- **Action item**: Only an exact repetition of the lines from the one holding "na en un verano anterior. / A.C." to the end of the data is wanted, with pictures left out.

- **Exercise input**:
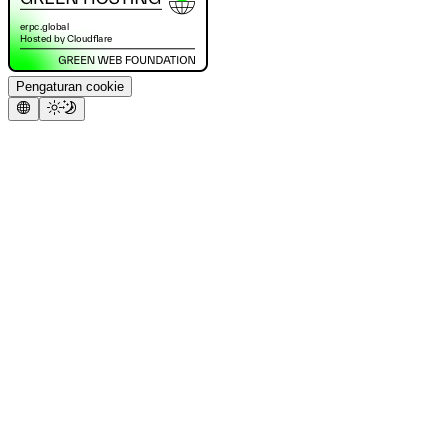
Pengaturan cookie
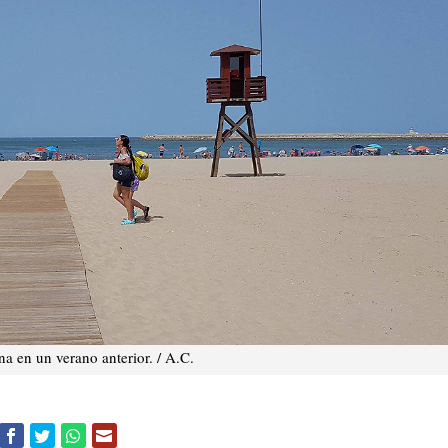
na en un verano anterior. / A.C.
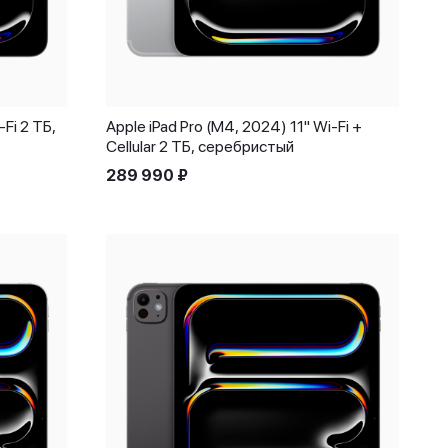
-Fi 2 ТБ,
Apple iPad Pro (M4, 2024) 11" Wi-Fi +
Cellular 2 ТБ, серебристый
289 990
₽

- **Result**:
na en un verano anterior. / A.C.
-Fi 2 ТБ,
Apple iPad Pro (M4, 2024) 11" Wi-Fi +
Cellular 2 ТБ, серебристый
289 990
₽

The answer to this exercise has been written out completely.